Literature DB >> 8704295

Size of the corpus callosum in cerebral palsy.

R D Sheth1, G B Schaefer, G M Keller, G R Hobbs, O Ortiz, J B Bodensteiner.   

Abstract

It has been suggested that the size of the corpus callosum may have diagnostic significance in cerebral palsy, although this relationship is incompletely defined. Ninety-one patients with cerebral palsy had been studied by magnetic resonance imaging in the 5-year period from 1990 to 1994. Fifty-seven of these 91 patients had a technically appropriate midsagittal magnetic resonance image for quantitative morphometric analysis. The ratio of the area of the corpus callosum to the area of the supratentorial brain was compared to published age- and gender-specific norms.
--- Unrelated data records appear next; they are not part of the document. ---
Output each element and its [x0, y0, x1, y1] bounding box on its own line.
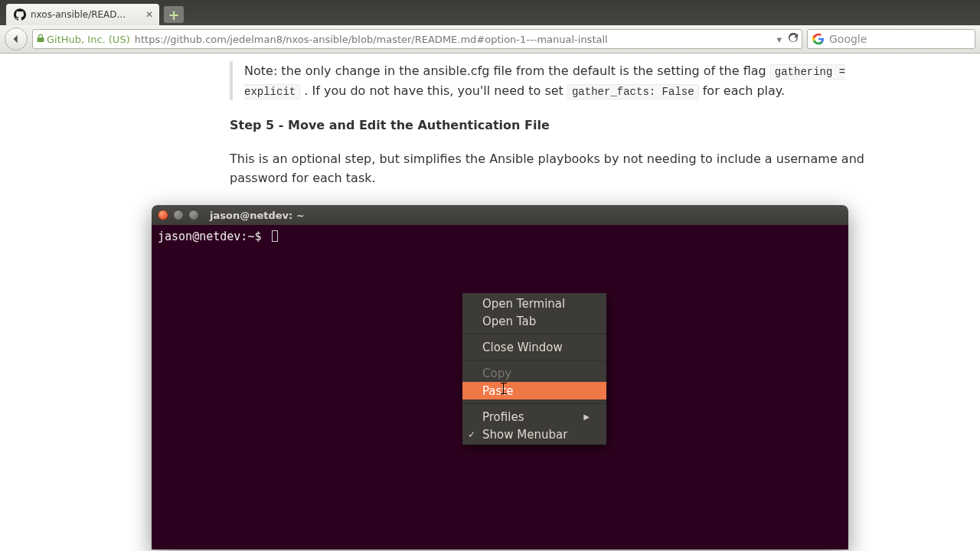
- address-bar: GitHub, Inc. (US) https://github.com/jed…: [0, 25, 980, 54]
- note-text-2: . If you do not have this, you'll need t…: [304, 83, 567, 98]
- url-box[interactable]: GitHub, Inc. (US) https://github.com/jed…: [32, 29, 802, 49]
- google-icon: [812, 33, 825, 45]
- url-text: https://github.com/jedelman8/nxos-ansibl…: [135, 34, 774, 45]
- terminal-titlebar[interactable]: jason@netdev: ~: [152, 205, 848, 225]
- menu-open-terminal[interactable]: Open Terminal: [462, 295, 606, 312]
- tab-close-icon[interactable]: ✕: [145, 9, 153, 20]
- reload-icon[interactable]: [788, 33, 799, 46]
- menu-copy: Copy: [462, 364, 606, 382]
- search-placeholder: Google: [829, 33, 867, 45]
- menu-close-window[interactable]: Close Window: [462, 338, 606, 356]
- back-arrow-icon: [11, 34, 21, 44]
- window-maximize-button[interactable]: [188, 210, 199, 220]
- browser-tab[interactable]: nxos-ansible/READ... ✕: [6, 4, 159, 25]
- search-box[interactable]: Google: [807, 29, 975, 49]
- step-heading: Step 5 - Move and Edit the Authenticatio…: [230, 116, 874, 135]
- check-icon: ✓: [468, 429, 475, 440]
- plus-icon: +: [168, 7, 179, 23]
- note-text-1: Note: the only change in the ansible.cfg…: [244, 64, 770, 78]
- site-identity: GitHub, Inc. (US): [47, 34, 130, 45]
- terminal-cursor: [272, 230, 278, 242]
- menu-open-tab[interactable]: Open Tab: [462, 312, 606, 330]
- menu-separator: [462, 360, 606, 360]
- new-tab-button[interactable]: +: [164, 6, 184, 23]
- window-close-button[interactable]: [158, 210, 168, 220]
- menu-separator: [462, 334, 606, 334]
- page-content: Note: the only change in the ansible.cfg…: [0, 54, 980, 188]
- submenu-arrow-icon: ▶: [583, 412, 590, 421]
- window-minimize-button[interactable]: [173, 210, 184, 220]
- menu-paste[interactable]: Paste: [462, 382, 606, 399]
- dropdown-icon[interactable]: ▾: [776, 34, 782, 45]
- terminal-prompt: jason@netdev:~$: [158, 230, 261, 243]
- step-paragraph: This is an optional step, but simplifies…: [230, 149, 874, 188]
- tab-title: nxos-ansible/READ...: [31, 9, 141, 20]
- back-button[interactable]: [5, 28, 28, 51]
- note-text-3: for each play.: [703, 83, 785, 98]
- menu-separator: [462, 403, 606, 404]
- lock-icon: [36, 34, 45, 45]
- menu-profiles[interactable]: Profiles ▶: [462, 408, 606, 425]
- github-favicon: [14, 8, 26, 21]
- context-menu: Open Terminal Open Tab Close Window Copy…: [462, 293, 606, 445]
- terminal-title: jason@netdev: ~: [210, 210, 305, 221]
- note-code-2: gather_facts: False: [567, 84, 699, 99]
- menu-show-menubar[interactable]: ✓ Show Menubar: [462, 425, 606, 443]
- browser-tab-bar: nxos-ansible/READ... ✕ +: [0, 0, 980, 25]
- note-blockquote: Note: the only change in the ansible.cfg…: [230, 61, 874, 100]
Imaging findings were correlated with clinical history and cause of cerebral palsy. The corpus callosum was of normal size in 43 patients and more than 2 standard deviations below the mean in 14 patients. The causes for cerebral palsy included hypoxic ischemic encephalopathy (32), cerebral dysgenesis (8), and porencephalic strokes (6); the etiology could not be established in 11 patients. The size of the corpus callosum was highly correlated with the cause of cerebral palsy, such that all patients with cerebral dysgenesis had hypoplasia of the corpus callosum (one-sided z test, p < 0.0001). Conversely, the callosum was of normal size in 32 of 38 patients with hypoxic ischemic encephalopathy and porencephalic strokes. The presence of a hypoplastic corpus callosum is highly associated with cerebral dysgenesis as a cause for cerebral palsy.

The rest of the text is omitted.